_DIRECTIONS FOR THIS TASK:_ Repeat every record below exactly, omitting any pictures.

_SUPPLIED RECORDS:_
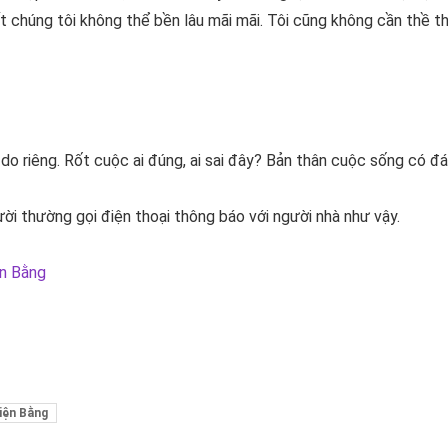
t chúng tôi không thể bền lâu mãi mãi. Tôi cũng không cần thề th
 do riêng. Rốt cuộc ai đúng, ai sai đây? Bản thân cuộc sống có 
ười thường gọi điện thoại thông báo với người nhà như vậy.
n Bằng
iện Bằng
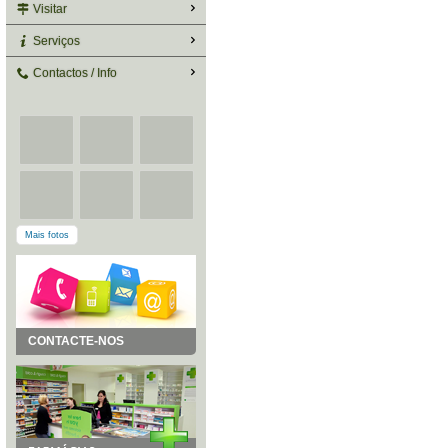
Visitar
Serviços
Contactos / Info
Mais fotos
CONTACTE-NOS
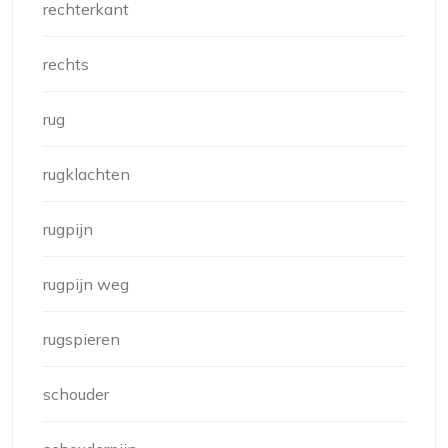
rechterkant
rechts
rug
rugklachten
rugpijn
rugpijn weg
rugspieren
schouder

_TASK RESPONSE:_
t chúng tôi không thể bền lâu mãi mãi. Tôi cũng không cần thề th
 do riêng. Rốt cuộc ai đúng, ai sai đây? Bản thân cuộc sống có 
ười thường gọi điện thoại thông báo với người nhà như vậy.
n Bằng
iện Bằng
Visitar
Serviços
Contactos / Info
Mais fotos
CONTACTE-NOS
rechterkant
rechts
rug
rugklachten
rugpijn
rugpijn weg
rugspieren
schouder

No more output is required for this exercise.